How to decode PDF file and encode it back?

6.3k views Asked by At

My overall goal is to make some PDF files conform to the PDF/A standard for archival purposes. They fail one requirement, namely that some glyph mappings map to 0, which they should not.

My usual strategy was to use an old software called "Pdfedit" that could decode PDF-Files, all the byte-streams would then be human-readable, edit the relevant part of the PDF containing the glyph mappings, and open the file with Adobe Acrobat that automatically re-encoded it.

Now I have some PDFs that cause "Pdfedit" to crash upon opening. I tried using PDF-Parser but its output cannot be re-encoded by Adobe Acrobat.

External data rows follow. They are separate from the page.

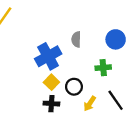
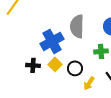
gray semicircle: (76, 39) -> (77, 26), size x1.6
black cross: (51, 104) -> (33, 65), moved

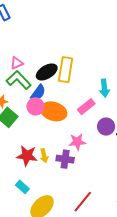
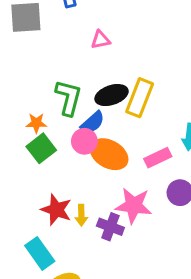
pink triangle: (17, 63) -> (101, 40), moved
green L-shape: (19, 80) -> (68, 98), turned 45
pink star: (77, 142) -> (134, 206), size x1.4
cyan rectangle: (22, 187) -> (40, 253), size x1.5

Also, the relevant parts used to look like this decoded:

/CMapType 2 def
 1 begincodespacerange
 <00><04>
 endcodespacerange
 5 beginbfchar
 <00><0000>
 <01><0000>
 <02><263A>
 <03><0000>
 <04><0000>
 endbfchar
 endcmap

But now I use the following command python3 pdf-parser.py -f -n /path/to/file.pdf > dump.txt and inside dump.txt the relevant part looks like this:

b'/CMapType 2 def\n1 begincodespacerange\n<00><04>\nendcodespacerange\n5 beginbfchar\n<00><0000>\n<01><0000>\n<02><263A>\n<03><0000>\n<04><0000>\nendbfchar\nendcmap\nCMapName currentdict/CMap defineresource pop end end'

So it is a bytestring and any linebreak is rendered literally as \n. The txt file that contains this cannot be interpreted as a PDF by Adobe Acrobat.

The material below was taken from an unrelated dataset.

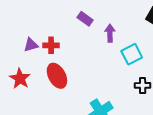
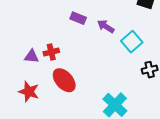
purple arrow: (110, 33) -> (106, 26), turned -42
purple triangle: (31, 45) -> (32, 56), turned 35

I have now also realized that many elements such as %%EOF are delimited by ''.

The true issue is how to get an Acrobat-readable output from pdf-parser.py, as the shell-command > does not work and stdout in the shell is also faulty.

I will try out a few things but could really need some help on this!

1

There are 1 answers

0
Smogshaik On

Answering my own question in case this is relevant for someone down the line.

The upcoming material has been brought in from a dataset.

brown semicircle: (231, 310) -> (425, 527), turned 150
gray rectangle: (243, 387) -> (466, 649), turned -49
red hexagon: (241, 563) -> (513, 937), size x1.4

Didier Stevens, the dev behind the pdf-parser, answered that his tool is not made for this. He recommended qpdf instead.

That was indeed the solution. Make sure you use the flag --stream-data=uncompress so that compressed parts are also accessible in the output. The command to use with qpdf is:

qpdf old_file.pdf --stream-data=uncompress --decode-level=all new_file.txt

You can output new_file also as .pdf. In any case you will be able to open it in the text editor. Once you're done applying the changes you wish to apply, you can change the ending to pdf and process it further with acrobat or any other conversion program.